(What to produce) What you return should be each line of the data containing the string "Nieuw".

(Data extracts)

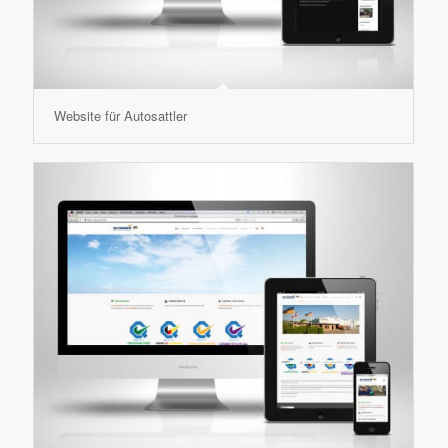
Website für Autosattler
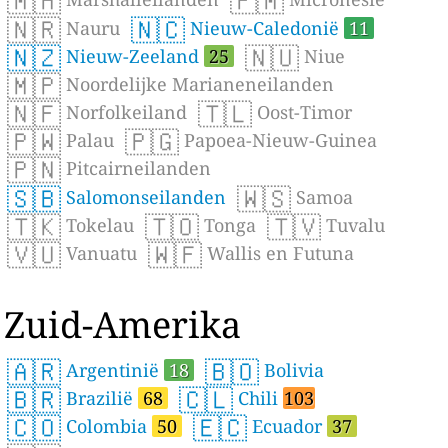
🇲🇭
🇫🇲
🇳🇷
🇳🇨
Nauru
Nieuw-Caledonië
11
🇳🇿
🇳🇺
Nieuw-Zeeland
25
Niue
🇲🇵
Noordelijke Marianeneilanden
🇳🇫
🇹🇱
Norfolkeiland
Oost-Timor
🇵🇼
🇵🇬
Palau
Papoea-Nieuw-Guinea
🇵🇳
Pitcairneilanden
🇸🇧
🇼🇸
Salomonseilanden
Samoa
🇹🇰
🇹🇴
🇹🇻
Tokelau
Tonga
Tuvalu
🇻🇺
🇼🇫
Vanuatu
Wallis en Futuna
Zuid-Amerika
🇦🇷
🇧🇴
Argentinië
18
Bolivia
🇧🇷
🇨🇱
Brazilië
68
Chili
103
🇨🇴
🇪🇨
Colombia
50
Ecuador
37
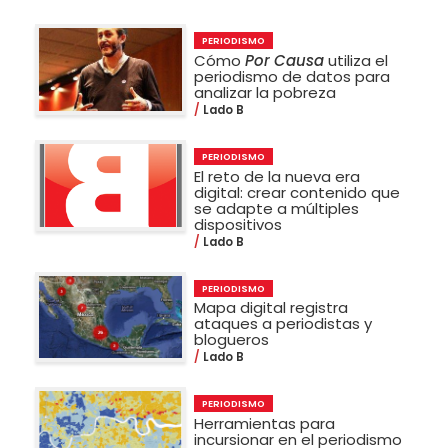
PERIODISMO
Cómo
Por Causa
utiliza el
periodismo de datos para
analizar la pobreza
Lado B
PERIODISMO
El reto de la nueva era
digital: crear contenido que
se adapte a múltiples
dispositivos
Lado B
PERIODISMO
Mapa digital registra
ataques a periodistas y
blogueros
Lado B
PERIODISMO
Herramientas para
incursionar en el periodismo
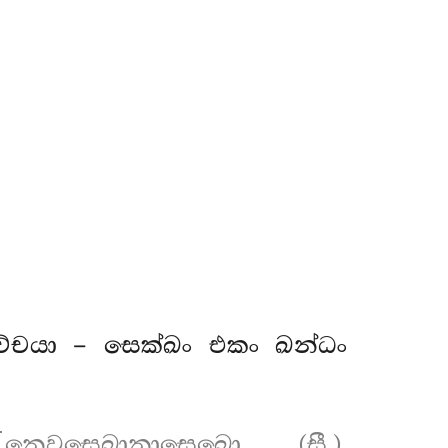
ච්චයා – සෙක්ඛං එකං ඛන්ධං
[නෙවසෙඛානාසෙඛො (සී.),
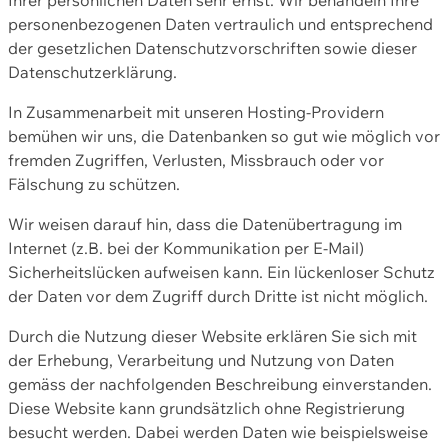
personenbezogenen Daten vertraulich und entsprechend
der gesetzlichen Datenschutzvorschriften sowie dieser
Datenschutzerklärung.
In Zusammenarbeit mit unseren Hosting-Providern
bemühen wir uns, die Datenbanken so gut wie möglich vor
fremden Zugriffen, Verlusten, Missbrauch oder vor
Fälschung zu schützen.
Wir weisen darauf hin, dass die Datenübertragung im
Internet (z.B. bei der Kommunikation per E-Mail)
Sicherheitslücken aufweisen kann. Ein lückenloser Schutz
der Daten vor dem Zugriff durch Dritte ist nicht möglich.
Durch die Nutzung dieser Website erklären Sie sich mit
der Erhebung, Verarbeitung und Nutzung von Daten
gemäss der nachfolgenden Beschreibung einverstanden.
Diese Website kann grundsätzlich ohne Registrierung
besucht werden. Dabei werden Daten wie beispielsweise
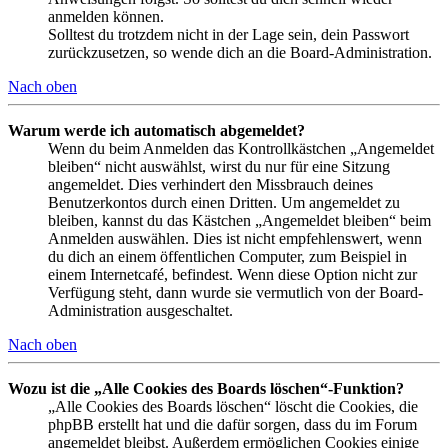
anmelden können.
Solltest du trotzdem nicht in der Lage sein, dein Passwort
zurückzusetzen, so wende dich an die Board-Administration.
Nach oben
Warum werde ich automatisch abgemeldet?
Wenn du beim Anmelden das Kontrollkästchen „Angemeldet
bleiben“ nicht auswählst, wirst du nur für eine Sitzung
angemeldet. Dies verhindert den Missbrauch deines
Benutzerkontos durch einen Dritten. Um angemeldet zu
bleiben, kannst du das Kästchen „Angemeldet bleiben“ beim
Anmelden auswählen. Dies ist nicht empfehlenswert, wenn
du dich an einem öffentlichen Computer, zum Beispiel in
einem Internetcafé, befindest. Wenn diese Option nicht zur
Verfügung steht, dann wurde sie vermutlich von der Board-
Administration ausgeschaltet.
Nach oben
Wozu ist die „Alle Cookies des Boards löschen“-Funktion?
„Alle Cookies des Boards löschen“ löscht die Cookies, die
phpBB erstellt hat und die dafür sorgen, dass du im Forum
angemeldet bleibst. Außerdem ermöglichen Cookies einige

...

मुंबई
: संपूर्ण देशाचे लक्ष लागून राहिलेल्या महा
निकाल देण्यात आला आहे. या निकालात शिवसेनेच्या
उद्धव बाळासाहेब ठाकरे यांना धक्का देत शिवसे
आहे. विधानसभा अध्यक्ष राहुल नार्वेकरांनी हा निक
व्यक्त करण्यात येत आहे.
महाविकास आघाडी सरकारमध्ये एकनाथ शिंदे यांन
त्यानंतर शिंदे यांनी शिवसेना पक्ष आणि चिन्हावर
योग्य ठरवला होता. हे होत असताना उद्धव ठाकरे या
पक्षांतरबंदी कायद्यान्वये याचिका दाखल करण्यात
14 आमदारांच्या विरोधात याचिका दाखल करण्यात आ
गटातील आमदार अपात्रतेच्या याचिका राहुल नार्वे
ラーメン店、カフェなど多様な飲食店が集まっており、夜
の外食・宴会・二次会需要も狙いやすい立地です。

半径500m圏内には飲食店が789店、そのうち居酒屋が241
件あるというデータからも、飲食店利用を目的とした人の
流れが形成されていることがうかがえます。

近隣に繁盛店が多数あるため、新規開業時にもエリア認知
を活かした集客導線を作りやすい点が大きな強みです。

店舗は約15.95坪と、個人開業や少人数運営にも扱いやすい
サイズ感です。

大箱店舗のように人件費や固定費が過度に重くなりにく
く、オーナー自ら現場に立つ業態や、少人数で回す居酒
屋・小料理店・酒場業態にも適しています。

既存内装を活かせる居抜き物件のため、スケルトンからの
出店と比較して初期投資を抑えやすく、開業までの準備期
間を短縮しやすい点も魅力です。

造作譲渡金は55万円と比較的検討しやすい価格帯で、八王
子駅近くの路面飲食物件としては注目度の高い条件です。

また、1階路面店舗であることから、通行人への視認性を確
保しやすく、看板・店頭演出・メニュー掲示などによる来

* * *

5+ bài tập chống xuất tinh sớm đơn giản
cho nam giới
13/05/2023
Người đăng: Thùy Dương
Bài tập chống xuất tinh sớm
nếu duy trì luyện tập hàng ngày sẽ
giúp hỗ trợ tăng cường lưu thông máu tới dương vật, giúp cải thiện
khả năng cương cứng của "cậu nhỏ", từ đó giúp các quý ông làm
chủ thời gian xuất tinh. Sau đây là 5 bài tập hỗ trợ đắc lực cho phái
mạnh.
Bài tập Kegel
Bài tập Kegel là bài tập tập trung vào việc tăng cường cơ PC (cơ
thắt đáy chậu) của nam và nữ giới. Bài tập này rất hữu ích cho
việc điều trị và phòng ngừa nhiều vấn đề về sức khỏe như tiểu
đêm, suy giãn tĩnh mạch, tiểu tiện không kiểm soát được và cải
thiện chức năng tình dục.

(Answer section)
Nieuw-Caledonië
Nieuw-Zeeland
Papoea-Nieuw-Guinea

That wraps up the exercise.